What are file formats supported by Presto? Is there any specific file formats recommended for better performance. I would be interested to know if there is any columnar file format like RCfile that's optimized for Presto?

Animesh Raj Jha
  • 2,704
  • 1
  • 21
  • 25

5 Answers5

8

We test every Trino (formerly PrestoSQL) release with Parquet, ORC, RCFile, Avro, SequenceFile, TextFile, and other formats, but Presto should support any standard Hadoop file format. At Facebook most of our data is in ORC format, so currently this format has the best performance on Presto.

Dain Sundstrom
  • 2,699
  • 15
  • 14
2

Best optimized is ORC. Parquet is pretty good too, more optimizations coming thanks to Netflix.

1

For the current version of presto, I recommond using ORC file, Dain has finished the new ORC reader in presto, and it is very fast.
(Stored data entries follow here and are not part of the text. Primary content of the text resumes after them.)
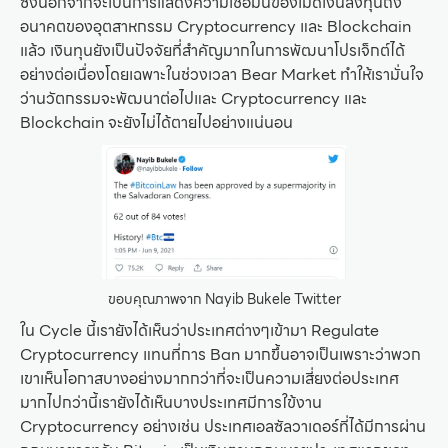
ซึ่งนอกจากจะเป็นการแสดงความเชื่อมั่นของเม็ดเงินลงทุนถึง
อนาคตของอุตสาหกรรม Cryptocurrency และ Blockchain
แล้ว เงินทุนยังเป็นปัจจัยที่สำคัญมากในการพัฒนาโปรเจ็กต์ได้
อย่างต่อเนื่องโดยเฉพาะในช่วงเวลา Bear Market ทำให้เรามั่นใจ
ว่านวัตกรรมจะพัฒนาต่อไปและ Cryptocurrency และ
Blockchain จะยังไม่ได้ตายไปอย่างแน่นอน
ขอบคุณภาพจาก Nayib Bukele Twitter
ใน Cycle นี้เรายังได้เห็นว่าประเทศต่างๆเข้ามา Regulate
Cryptocurrency แทนที่การ Ban มากขึ้นอาจเป็นเพราะว่าพวก
เขาเห็นโอกาสบางอย่างมากกว่าที่จะเป็นความเสี่ยงต่อประเทศ
มากไปกว่านี้เรายังได้เห็นบางประเทศมีการใข้งาน
Cryptocurrency อย่างเช่น ประเทศเอลซัลวาเดอร์ที่ได้มีการผ่าน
Here is the blog https://code.facebook.com/posts/370832626374903/even-faster-data-at-the-speed-of-presto-orc/

袁安峰
  • 652
  • 6
  • 5
1

At present Text, SequenceFile, RCFile, ORC and Parquet file formats are supported by Presto. Reference: https://prestodb.io/overview.html

venus
  • 1,188
  • 9
  • 18
0

The following file types are supported for the Hive connector: •ORC •Parquet •Avro •RCFile •SequenceFile •JSON •Text In my practice the best optimized formats are ORC and Parquet.